AVAILABLE RECORDS
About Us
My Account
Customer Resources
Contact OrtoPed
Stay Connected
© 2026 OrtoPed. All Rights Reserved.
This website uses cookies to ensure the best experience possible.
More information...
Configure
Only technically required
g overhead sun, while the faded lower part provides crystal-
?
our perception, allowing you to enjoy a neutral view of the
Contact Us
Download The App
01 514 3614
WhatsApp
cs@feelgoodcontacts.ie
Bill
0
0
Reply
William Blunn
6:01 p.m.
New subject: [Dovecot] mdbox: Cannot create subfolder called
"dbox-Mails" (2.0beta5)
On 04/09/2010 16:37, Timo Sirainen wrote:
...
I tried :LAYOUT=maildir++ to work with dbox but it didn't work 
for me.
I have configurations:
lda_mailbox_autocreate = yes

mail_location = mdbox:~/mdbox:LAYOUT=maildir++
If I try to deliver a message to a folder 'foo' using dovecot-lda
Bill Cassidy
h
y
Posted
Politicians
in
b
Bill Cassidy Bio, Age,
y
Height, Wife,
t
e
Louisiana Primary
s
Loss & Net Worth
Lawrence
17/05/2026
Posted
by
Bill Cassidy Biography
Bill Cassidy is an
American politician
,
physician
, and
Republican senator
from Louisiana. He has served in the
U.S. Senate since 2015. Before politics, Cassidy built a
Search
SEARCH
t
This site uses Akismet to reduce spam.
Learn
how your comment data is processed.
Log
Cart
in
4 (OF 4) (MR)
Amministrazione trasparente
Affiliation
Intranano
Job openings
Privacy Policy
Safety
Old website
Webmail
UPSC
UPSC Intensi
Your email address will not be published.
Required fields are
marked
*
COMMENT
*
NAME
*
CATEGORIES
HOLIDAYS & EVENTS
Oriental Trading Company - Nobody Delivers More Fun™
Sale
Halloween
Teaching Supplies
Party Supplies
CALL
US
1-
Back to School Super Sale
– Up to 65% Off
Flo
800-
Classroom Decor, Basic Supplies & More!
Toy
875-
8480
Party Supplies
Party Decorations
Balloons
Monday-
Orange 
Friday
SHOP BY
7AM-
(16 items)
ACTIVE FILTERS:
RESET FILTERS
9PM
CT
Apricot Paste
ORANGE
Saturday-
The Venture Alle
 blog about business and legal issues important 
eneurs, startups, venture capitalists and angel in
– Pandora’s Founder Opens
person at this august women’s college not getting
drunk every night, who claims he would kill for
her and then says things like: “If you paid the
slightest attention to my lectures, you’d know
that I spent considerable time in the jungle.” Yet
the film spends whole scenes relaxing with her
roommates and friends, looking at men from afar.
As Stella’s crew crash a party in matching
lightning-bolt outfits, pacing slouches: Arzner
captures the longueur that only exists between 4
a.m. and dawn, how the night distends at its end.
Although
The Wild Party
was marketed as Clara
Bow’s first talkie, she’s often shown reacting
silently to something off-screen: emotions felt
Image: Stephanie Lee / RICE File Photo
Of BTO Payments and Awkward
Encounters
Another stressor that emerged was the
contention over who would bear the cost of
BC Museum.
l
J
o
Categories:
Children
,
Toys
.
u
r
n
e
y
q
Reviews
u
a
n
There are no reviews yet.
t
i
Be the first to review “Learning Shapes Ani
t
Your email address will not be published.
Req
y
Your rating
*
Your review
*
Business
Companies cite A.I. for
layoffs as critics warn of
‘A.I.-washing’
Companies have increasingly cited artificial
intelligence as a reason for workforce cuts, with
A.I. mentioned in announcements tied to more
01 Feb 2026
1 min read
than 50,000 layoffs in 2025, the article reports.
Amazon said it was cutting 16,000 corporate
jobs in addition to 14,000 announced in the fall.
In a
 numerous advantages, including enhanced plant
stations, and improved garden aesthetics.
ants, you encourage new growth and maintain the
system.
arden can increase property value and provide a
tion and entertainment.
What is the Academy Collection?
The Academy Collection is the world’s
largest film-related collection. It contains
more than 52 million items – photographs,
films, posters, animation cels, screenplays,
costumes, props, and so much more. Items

YOUR ASSIGNMENT
Reprint the entries above in full, exactly as they are.

RESULT FOR THIS EXERCISE
About Us
My Account
Customer Resources
Contact OrtoPed
Stay Connected
© 2026 OrtoPed. All Rights Reserved.
This website uses cookies to ensure the best experience possible.
More information...
Configure
Only technically required
g overhead sun, while the faded lower part provides crystal-
?
our perception, allowing you to enjoy a neutral view of the
Contact Us
Download The App
01 514 3614
WhatsApp
cs@feelgoodcontacts.ie
Bill
0
0
Reply
William Blunn
6:01 p.m.
New subject: [Dovecot] mdbox: Cannot create subfolder called
"dbox-Mails" (2.0beta5)
On 04/09/2010 16:37, Timo Sirainen wrote:
...
I tried :LAYOUT=maildir++ to work with dbox but it didn't work 
for me.
I have configurations:
lda_mailbox_autocreate = yes

mail_location = mdbox:~/mdbox:LAYOUT=maildir++
If I try to deliver a message to a folder 'foo' using dovecot-lda
Bill Cassidy
h
y
Posted
Politicians
in
b
Bill Cassidy Bio, Age,
y
Height, Wife,
t
e
Louisiana Primary
s
Loss & Net Worth
Lawrence
17/05/2026
Posted
by
Bill Cassidy Biography
Bill Cassidy is an
American politician
,
physician
, and
Republican senator
from Louisiana. He has served in the
U.S. Senate since 2015. Before politics, Cassidy built a
Search
SEARCH
t
This site uses Akismet to reduce spam.
Learn
how your comment data is processed.
Log
Cart
in
4 (OF 4) (MR)
Amministrazione trasparente
Affiliation
Intranano
Job openings
Privacy Policy
Safety
Old website
Webmail
UPSC
UPSC Intensi
Your email address will not be published.
Required fields are
marked
*
COMMENT
*
NAME
*
CATEGORIES
HOLIDAYS & EVENTS
Oriental Trading Company - Nobody Delivers More Fun™
Sale
Halloween
Teaching Supplies
Party Supplies
CALL
US
1-
Back to School Super Sale
– Up to 65% Off
Flo
800-
Classroom Decor, Basic Supplies & More!
Toy
875-
8480
Party Supplies
Party Decorations
Balloons
Monday-
Orange 
Friday
SHOP BY
7AM-
(16 items)
ACTIVE FILTERS:
RESET FILTERS
9PM
CT
Apricot Paste
ORANGE
Saturday-
The Venture Alle
 blog about business and legal issues important 
eneurs, startups, venture capitalists and angel in
– Pandora’s Founder Opens
person at this august women’s college not getting
drunk every night, who claims he would kill for
her and then says things like: “If you paid the
slightest attention to my lectures, you’d know
that I spent considerable time in the jungle.” Yet
the film spends whole scenes relaxing with her
roommates and friends, looking at men from afar.
As Stella’s crew crash a party in matching
lightning-bolt outfits, pacing slouches: Arzner
captures the longueur that only exists between 4
a.m. and dawn, how the night distends at its end.
Although
The Wild Party
was marketed as Clara
Bow’s first talkie, she’s often shown reacting
silently to something off-screen: emotions felt
Image: Stephanie Lee / RICE File Photo
Of BTO Payments and Awkward
Encounters
Another stressor that emerged was the
contention over who would bear the cost of
BC Museum.
l
J
o
Categories:
Children
,
Toys
.
u
r
n
e
y
q
Reviews
u
a
n
There are no reviews yet.
t
i
Be the first to review “Learning Shapes Ani
t
Your email address will not be published.
Req
y
Your rating
*
Your review
*
Business
Companies cite A.I. for
layoffs as critics warn of
‘A.I.-washing’
Companies have increasingly cited artificial
intelligence as a reason for workforce cuts, with
A.I. mentioned in announcements tied to more
01 Feb 2026
1 min read
than 50,000 layoffs in 2025, the article reports.
Amazon said it was cutting 16,000 corporate
jobs in addition to 14,000 announced in the fall.
In a
 numerous advantages, including enhanced plant
stations, and improved garden aesthetics.
ants, you encourage new growth and maintain the
system.
arden can increase property value and provide a
tion and entertainment.
What is the Academy Collection?
The Academy Collection is the world’s
largest film-related collection. It contains
more than 52 million items – photographs,
films, posters, animation cels, screenplays,
costumes, props, and so much more. Items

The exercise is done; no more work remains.